In [None]:
import fitz  # PyMuPDF

def extract_text_from_pdf(file_path):
    """
    Extracts and concatenates text from all pages of a PDF.

    :param file_path: Path to the PDF file
    :return: Full extracted text as a string
    """
    doc = fitz.open(file_path)
    text = ""

    for page_num, page in enumerate(doc, start=1):
        page_text = page.get_text()
        text += f"\n--- Page {page_num} ---\n{page_text}"
    
    doc.close()
    return text


In [None]:
import os
print("Current directory:", os.getcwd())

os.chdir(r"C:\Users\shivam\Documents\GitHub\Awesome-projects")


In [None]:
if __name__ == "__main__":
    # sample_path = r"C:\Users\shivam\Downloads\oceans document.pdf"
    sample_path = "oceans document.pdf"
    text = extract_text_from_pdf(sample_path)
    print(text[:1000])  # Print the first 1000 characters


In [None]:
import re

def clean_text(text):
    """
    Remove extra whitespace and irrelevant formatting.
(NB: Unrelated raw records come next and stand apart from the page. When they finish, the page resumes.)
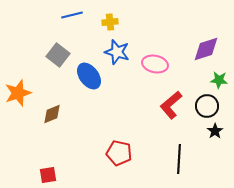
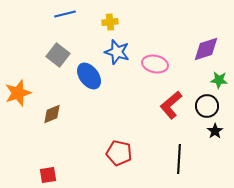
blue line: moved 7 px left, 1 px up
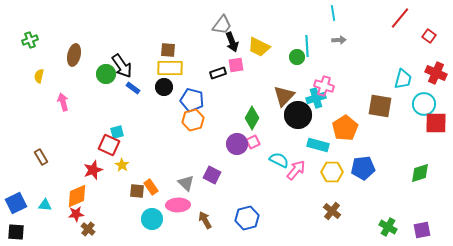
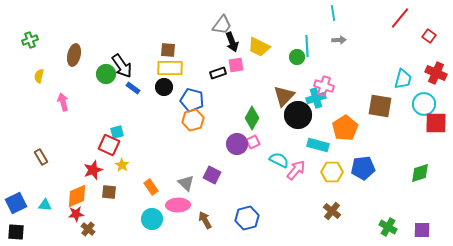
brown square at (137, 191): moved 28 px left, 1 px down
purple square at (422, 230): rotated 12 degrees clockwise
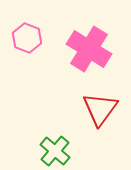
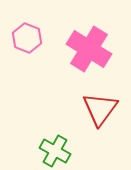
green cross: rotated 12 degrees counterclockwise
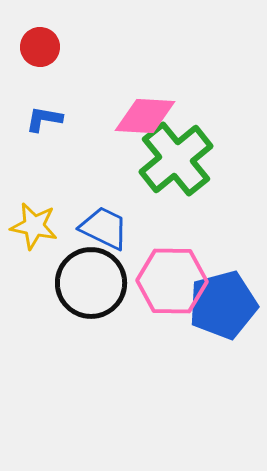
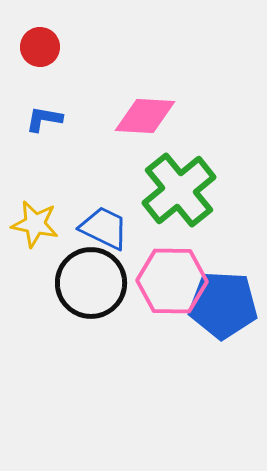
green cross: moved 3 px right, 31 px down
yellow star: moved 1 px right, 2 px up
blue pentagon: rotated 18 degrees clockwise
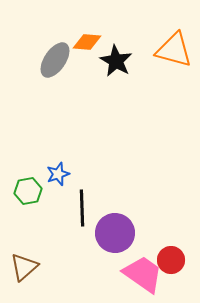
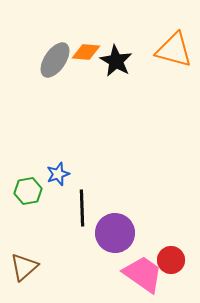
orange diamond: moved 1 px left, 10 px down
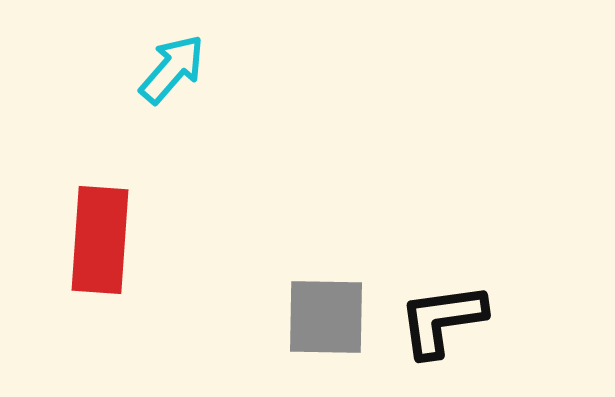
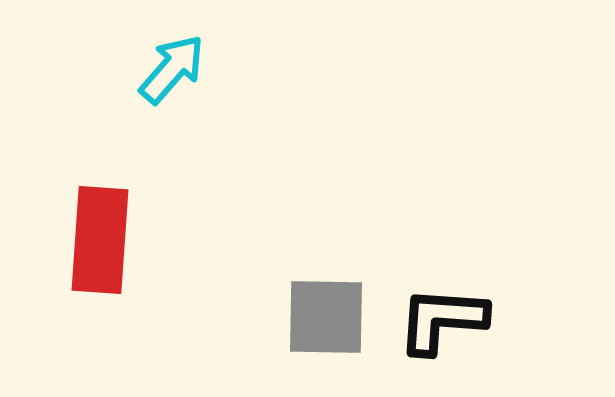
black L-shape: rotated 12 degrees clockwise
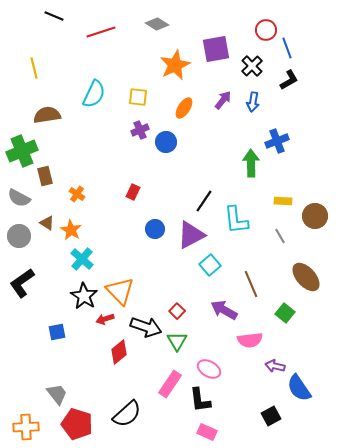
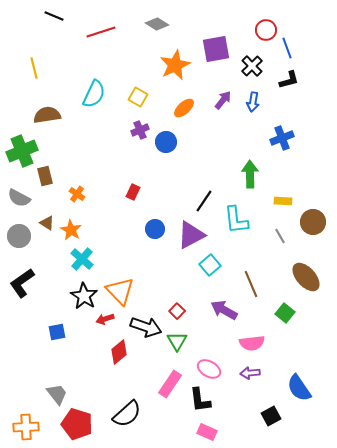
black L-shape at (289, 80): rotated 15 degrees clockwise
yellow square at (138, 97): rotated 24 degrees clockwise
orange ellipse at (184, 108): rotated 15 degrees clockwise
blue cross at (277, 141): moved 5 px right, 3 px up
green arrow at (251, 163): moved 1 px left, 11 px down
brown circle at (315, 216): moved 2 px left, 6 px down
pink semicircle at (250, 340): moved 2 px right, 3 px down
purple arrow at (275, 366): moved 25 px left, 7 px down; rotated 18 degrees counterclockwise
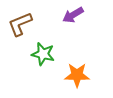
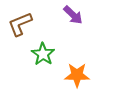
purple arrow: rotated 105 degrees counterclockwise
green star: rotated 20 degrees clockwise
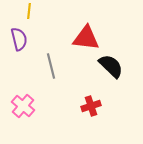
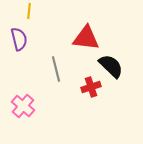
gray line: moved 5 px right, 3 px down
red cross: moved 19 px up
    :param text: Raw extracted text
    :return: Cleaned text
    """
    text = re.sub(r'\n+', '\n', text)  # Collapse multiple newlines
    text = re.sub(r'\s+', ' ', text)   # Collapse excessive whitespace
    return text.strip()


In [None]:
raw_text = extract_text_from_pdf(sample_path)
cleaned_text = clean_text(raw_text)

In [None]:
cleaned_text

In [None]:
import os
import openai
from openai import OpenAI

In [None]:
# import os

# api_key = os.getenv("OPENAI_API_KEY")
# print("API key found!" if api_key else "API key NOT found!")

# for testing

client = OpenAI(
  api_key=api_key
)
# openai.api_key = api_key

def get_summary(text, model="gpt-4"):
    prompt = f"""
    You are a business analyst assistant. Given the following business report, please provide an executive summary in 5 concise bullet points:

    Report:
    \"\"\"{text}\"\"\"

    """
    response = openai.ChatCompletion.create(
        model=model,
        messages=[{"role": "user", "content": prompt}],
        temperature=0.4,
        max_tokens=500,
    )
    summary = response["choices"][0]["message"]["content"]
    return summary


In [None]:
import openai

def get_recommendations(text, model="gpt-4"):
    """
    Generates 3-5 actionable next-step recommendations based on the report text.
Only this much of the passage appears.